Smoothies are a really easy way to get a lot of nutrients quickly and put your body back into balance. Smoothies can be satisfying and filling when made with a variety of good quality ingredients. Dr. Sears calls smoothies the “Sipping Solution” because fill in where diets are lacking nutrients, feeling too full or not full enough, and help blood sugar spikes. Plus, smoothies are a covenient meal on the go that will keep you from running through a drive thru!
For a filling and tasty smoothie, the key is finding a good mix of ingredients and not just have one without the other.
5 things to include in a smoothie:
- Healthy low or no sugar fluid– nut milks, low sugar juice, coconut water
- Healthy fats– avocado, nut butter, flaxseed, or chia
- Healthy proteins– plain Greek yogurt, nut butter, protein powder
- Healthy fruits AND greens
- Flavors and nutrients-cinnamon, wheat germ, shredded coconut, ginger, lemon,
Bonus: For added fiber- oats (put them in the blender first and grind until fine), date, figs
Tips for making a smoothie like the juice shop:
- Get a good blender- it doesn’t need to be $500 but one that has some power (I have a Breville that works great and is not too big).
- Stock up on organic frozen fruit (with NO added sugar- check the label)
- Use UNSWEETEND liquid- like a nut milk. Using juice? Mix 50/50 water.
- Plan to use more liquid than you think. I use about 1 cup of liquid in my smoothies.
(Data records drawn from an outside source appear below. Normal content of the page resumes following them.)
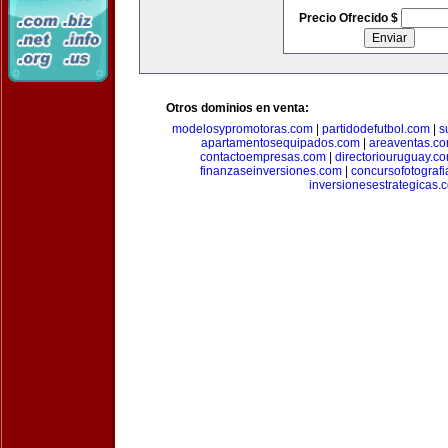
Precio Ofrecido $
Otros dominios en venta:
modelosypromotoras.com
|
partidodefutbol.com
|
s
apartamentosequipados.com
|
areaventas.c
contactoempresas.com
|
directoriouruguay.c
finanzaseinversiones.com
|
concursofotograf
inversionesestrategicas.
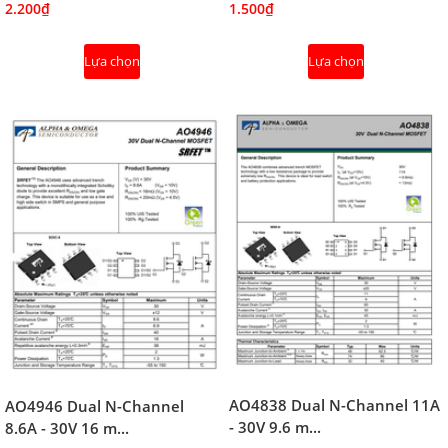
2.200₫
1.500₫
Lựa chọn
Lựa chọn
AO4838 Dual N-Channel 11A
AO4946 Dual N-Channel
- 30V 9.6 m...
8.6A - 30V 16 m...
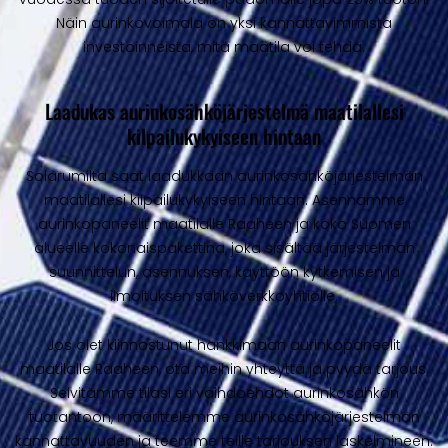
Näin aurinkovoimala on yksi kannattavimmista
investoinneista, mitä maatila voi tehdä.
Laadukas aurinkosähköjärjestelmä maatilallesi
kilpailukykyiseen hintaan
Solarumilta saat laadukkaan aurinkosähköjärjestelmän
maatilallesi kilpailukykyiseen hintaan. Asennamme
aurinkopaneelit maatilalle Raaheen ja koko Suomen
alueelle kokonaispakettina, joka sisältää järjestelmän
suunnittelun, asennuksen, käyttöön kytkemisen ja
ilmoituksen sähköverkkoyhtiölle.
Jos olet kiinnostunut hankkimaan aurinkopaneelit
maatilalle Raaheen, ota meihin yhteyttä ja pyydä tarjous.
Selvitämme tilasi eri vaihdoehdot aurinkosähkön
tuotantoon, määrittelemme aurinkosähköjärjestelmän
kannattavuuden ja teemme teille tarjouksen laskelmineen.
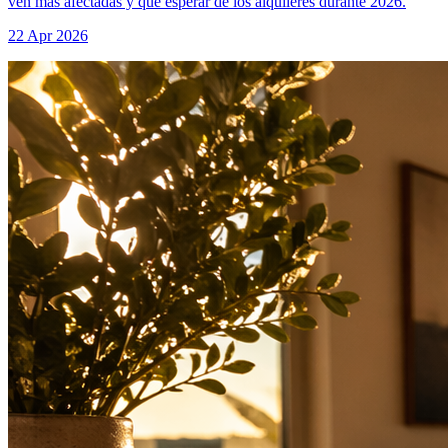
ven mas afectadas y que esperar de los alquileres durante 2026.
22 Apr 2026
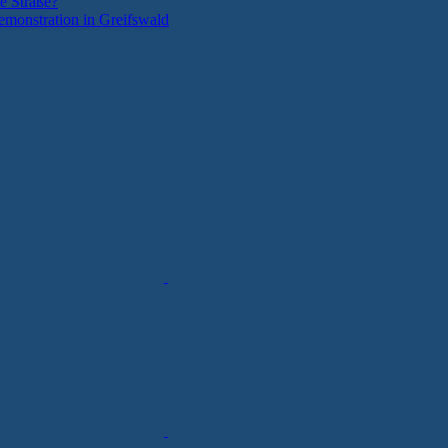
e Straße?
monstration in Greifswald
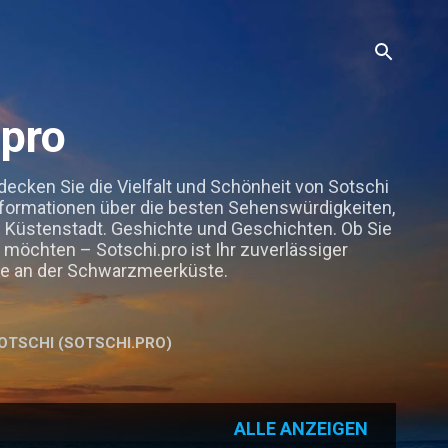
.pro
decken Sie die Vielfalt und Schönheit von Sotschi
nformationen über die besten Sehenswürdigkeiten,
en Küstenstadt. Geshichte und Geschichten. Ob Sie
möchten – Sotschi.pro ist Ihr zuverlässiger
sse an der Schwarzmeerküste.
OTSCHI (SOTSCHI.PRO)
HR…
IMPRESSUM, DATENSCHUTZ, DISCLAIMER
ALLE ANZEIGEN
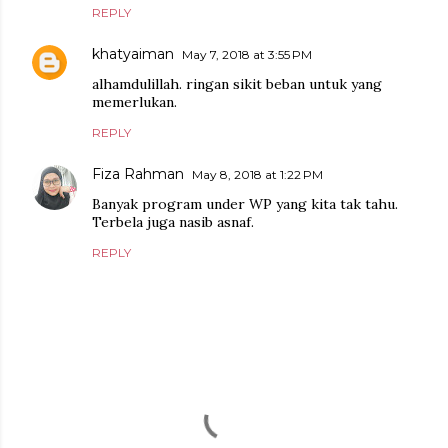
REPLY
khatyaiman
May 7, 2018 at 3:55 PM
alhamdulillah. ringan sikit beban untuk yang
memerlukan.
REPLY
Fiza Rahman
May 8, 2018 at 1:22 PM
Banyak program under WP yang kita tak tahu.
Terbela juga nasib asnaf.
REPLY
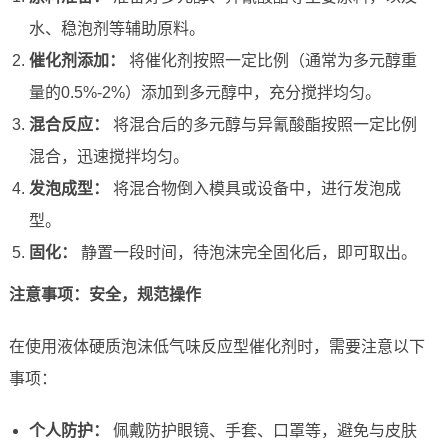
水、稳泡剂等辅助原料。
催化剂添加：
将催化剂按照一定比例（通常为多元醇重
量的0.5%-2%）添加到多元醇中，充分搅拌均匀。
混合反应：
将混合后的多元醇与异氰酸酯按照一定比例
混合，迅速搅拌均匀。
发泡成型：
将混合物倒入模具或设备中，进行发泡成
型。
固化：
静置一段时间，待泡沫完全固化后，即可取出。
注意事项：安全，规范操作
在使用液体硬质泡沫低气味反应型催化剂时，需要注意以下
事项：
个人防护：
佩戴防护眼镜、手套、口罩等，避免与皮肤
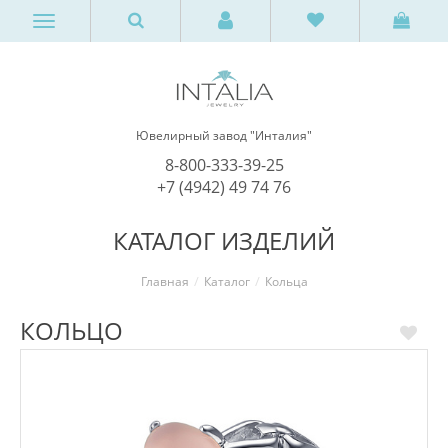
Ювелирный завод "Инталия"
8-800-333-39-25
+7 (4942) 49 74 76
КАТАЛОГ ИЗДЕЛИЙ
Главная
Каталог
Кольца
КОЛЬЦО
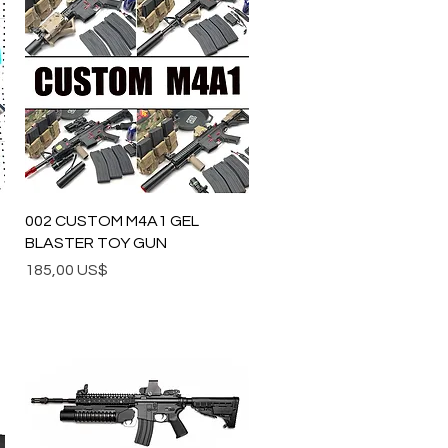
Vista rápida
002 CUSTOM M4A1 GEL
BLASTER TOY GUN
Precio
185,00 US$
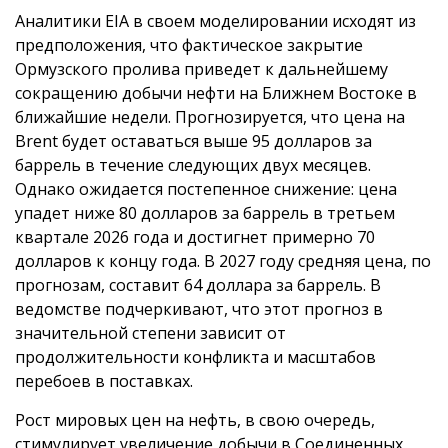
Аналитики EIA в своем моделировании исходят из
предположения, что фактическое закрытие
Ормузского пролива приведет к дальнейшему
сокращению добычи нефти на Ближнем Востоке в
ближайшие недели. Прогнозируется, что цена на
Brent будет оставаться выше 95 долларов за
баррель в течение следующих двух месяцев.
Однако ожидается постепенное снижение: цена
упадет ниже 80 долларов за баррель в третьем
квартале 2026 года и достигнет примерно 70
долларов к концу года. В 2027 году средняя цена, по
прогнозам, составит 64 доллара за баррель. В
ведомстве подчеркивают, что этот прогноз в
значительной степени зависит от
продолжительности конфликта и масштабов
перебоев в поставках.
Рост мировых цен на нефть, в свою очередь,
стимулирует увеличение добычи в Соединенных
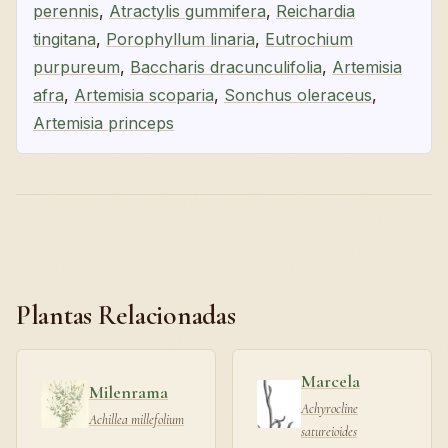
perennis
,
Atractylis gummifera
,
Reichardia
tingitana
,
Porophyllum linaria
,
Eutrochium
purpureum
,
Baccharis dracunculifolia
,
Artemisia
afra
,
Artemisia scoparia
,
Sonchus oleraceus
,
Artemisia princeps
Plantas Relacionadas
Marcela
Milenrama
Achyrocline
Achillea millefolium
satureioides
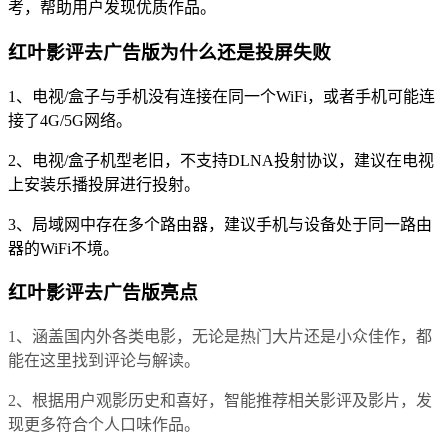
考，帮助用户发现优质作品。
红叶影评去广告版为什么还是投屏失败
1、电视/盒子与手机没有连接在同一个WiFi，或者手机可能连
接了4G/5G网络。
2、电视/盒子机型老旧，不支持DLNA投射协议，建议在电视
上安装乐播投屏进行投射。
3、局域网中存在多个路由器，建议手机与设备处于同一路由
器的WiFi不境。
红叶影评去广告版亮点
1、涵盖国内外各类电影，无论是热门大片还是小众佳作，都
能在这里找到评论与解读。
2、根据用户观影历史和喜好，智能推荐相关影评及影片，发
现更多符合个人口味作品。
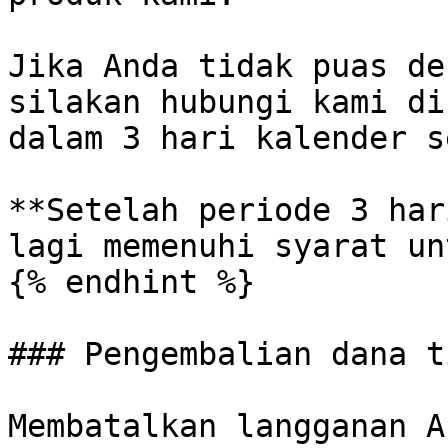
Jika Anda tidak puas de
silakan hubungi kami di
dalam 3 hari kalender s
**Setelah periode 3 har
lagi memenuhi syarat un
{% endhint %}

### Pengembalian dana t
Membatalkan langganan A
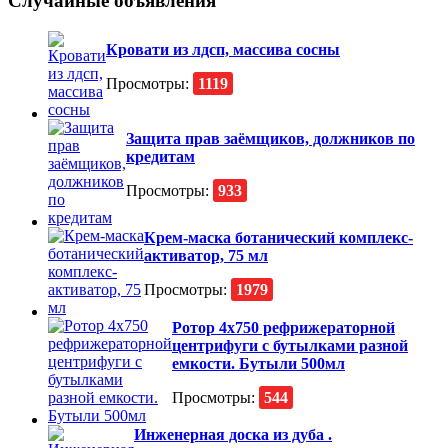
Случайные объявления
Кровати из лдсп, массива сосны
Просмотры:
1119
Защита прав заёмщиков, должников по
кредитам
Просмотры:
933
Крем-маска ботанический комплекс-
активатор, 75 мл
Просмотры:
1979
Ротор 4х750 рефрижераторной
центрифуги с бутылками разной
емкости. Бутыли 500мл
Просмотры:
544
Инженерная доска из дуба .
Add a little more as necessary to get the desired consistency.
- Ice- Using frozen fruit, don’t add ice. No frozen fruit, use just a little ice. Too much ice can make consistency too watery. Want to keep it cold while you drink, add one or two ice cubes AFTER you make the smoothie.
- Try a various protein powders, they are all different. Often you can get a small packet to try before committing to a large container.
Last words of advice… GET CREATIVE. Try out different ingredients. Get your family involved. Everyone can benefit from a nutrient packed smoothie.
My Favorite Smoothie: Nutty Fruit Smoothie
½ cup unsweetened almond milk
½ cup water
1 tablespoon almond or peanut butter
1 tablespoon flax seed
½- 1 cup blueberries
1 cup of spinach
Blend until smooth (my blender has a smoothie button and it’s perfect!).
Pour into cute, insulated travel cup and tackle the day!